David Foster: I still believe in Charice
KUALA LUMPUR—Finding and developing a potential Asian superstar has long been on the bucket list of the acclaimed musician-record producer David Foster.
He thought he came “very close” to fulfilling it a couple of years ago with Charice, until a slew of personal problems thwarted the then teenage sensation’s promising career.
It’s no big secret, Foster said, that Charice—who came out as a lesbian two years ago—is “with a woman and not a man.” He already knew that the young singer was struggling with her sexual orientation while they were on tour in 2009, and watching it, the composer related, was “painful.”
“I really felt bad for her that she was struggling with an issue that shouldn’t be an issue… We’ve seen it with the likes of Caitlyn Jenner coming out,” he told Southeast Asian journalists at his recent launch here, as AirAsia’s new global ambassador.
But despite everything, he remains a staunch admirer of Charice’s exceptional talent. And as she tries to get right back on track, Foster said he hoped to be there and help her goddaughter.
“Charice has been coming into terms with herself, overcoming her issues. And when she does, we will hit it with her again. Because I believe in her,” said Foster, who took the now 22-year-old music artist under his wings and produced her self-titled international album that was released in 2010.
After losing communication about four years ago, the two reunited last April to tape a song number that was aired in the finals of the recently concluded first season of “Asia’s Got Talent,” in which Foster served as a judge. It’s in the same show that he met yet another Filipino singer he has taken interest in: Gerphil Flores.
“She was amazing, like a flower who just blossomed,” he said of the 24-year-old classical crossover singer, who captured the hearts of fans all over with her stunning rendition of “The Impossible Dream.”
Both Charice and Flores are set to share the stage with Foster in the Manila stop of “The Hitman: David Foster and Friends” Asian concert tour on Aug. 18 at Smart Araneta Coliseum. Also in the lineup are Boyz II Men, Natalie Cole, Ruben Studdard and Mark Mabasa.
As the face of AirAsia, Foster will promote the low-cost airline’s premium product range, which includes the Premium Flex service and the Premium Flatbed Seats. If there’s anything that comes close to his love for music, it’s his fascination with aircraft.
“I’ve loved music and aviation all my life. I’m an airplane freak; I can name the models of planes currently being used right now, whether private or commercial!” said Foster, who’s a longtime friend of Tony Fernandes, AirAsia Group chief executive officer and former Warner Music Southeast Asia vice president.
More than a mere business endorsement, Foster said he was looking forward to using this new partnership as a platform to continue his pursuit for the next breakout Asian music act.
“There’s a wealth of talent here in this region, billions of people. So, we’re bound to find stars,” said the 16-time Grammy Award winning musician. “I hope this hookup helps us do that.”
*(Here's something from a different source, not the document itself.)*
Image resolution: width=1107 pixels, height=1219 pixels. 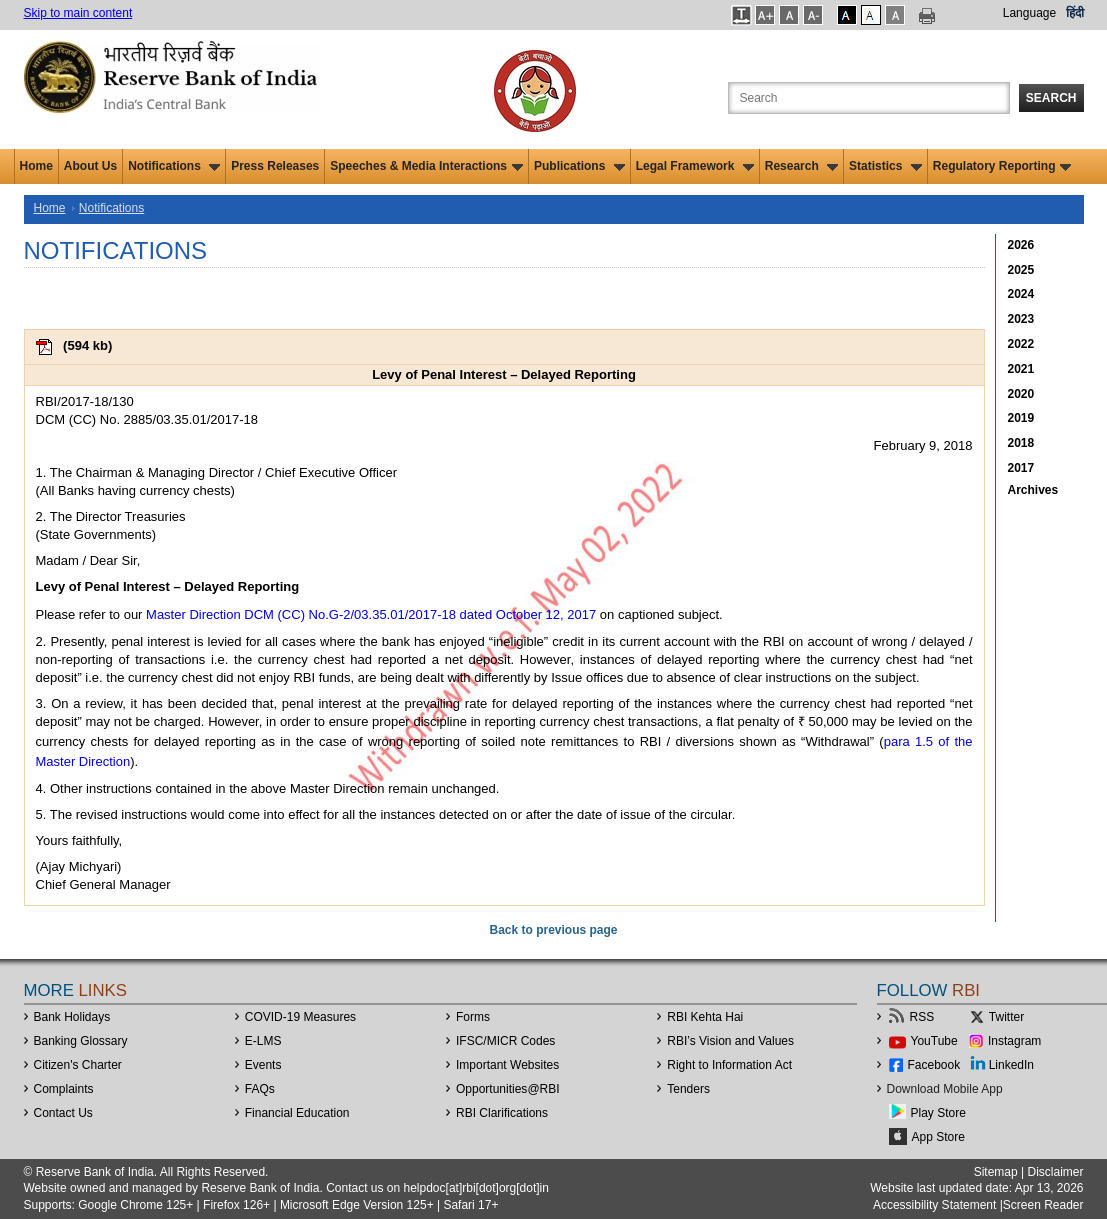 I want to click on RBI’s Vision and Values, so click(x=730, y=1041).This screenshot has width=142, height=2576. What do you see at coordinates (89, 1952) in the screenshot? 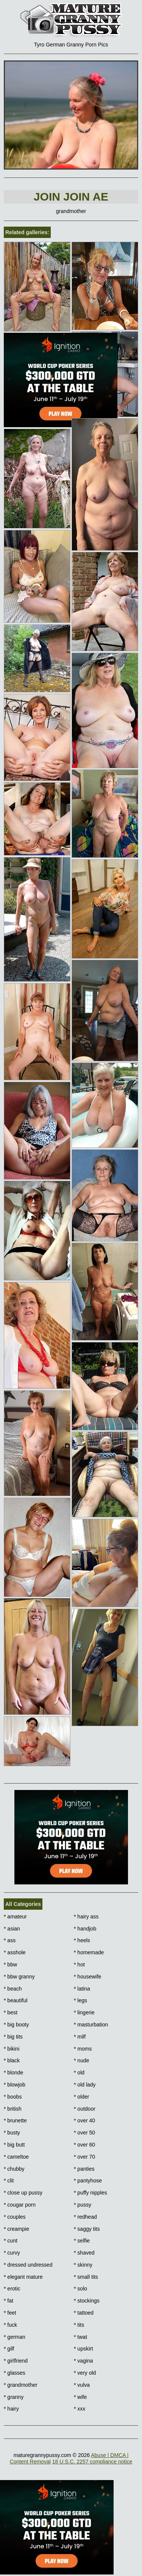
I see `homemade` at bounding box center [89, 1952].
Asked what particular quality he looks for in an artist, Foster’s reply was simple, yet telling: “I’m drawn to people who can sing.”
“There are people who have hit records, but are not great singers. Britney Spears comes to mind. She’s amazing and has great hits. I just wouldn’t know what to do with her since she isn’t a great singer,” he said.
“I’m drawn to the voices of singers like Josh Groban, Andrea Bocelli, Michael Bublé, Barbra Streisand, Beyoncé and Celine Dion,” added the Canadian artist, dubbed as the “Hitman.” “That’s sort of where I hone my skills.”
Meanwhile, Fernandes, who said that his passion for music hasn’t waned one bit despite shifting to the aviation industry, described the Philippines as being in the forefront of music in Southeast Asia.
“It’s because of your grasp of the English language. And music is in your blood,” he told Filipino reporters on the sidelines.
And like Foster, his friend of 25 years, Fernandes said that he’s “all about unearthing and giving chances to new talents,” especially the young, up-and-coming ones. “I see lots of great bands and acts who can cross over and break into the international scene. We’ll look everywhere,” he said, adding that Foster is the man to do just that.
“David has that gift of taking in something raw and turning it into a hit,” Fernandes said.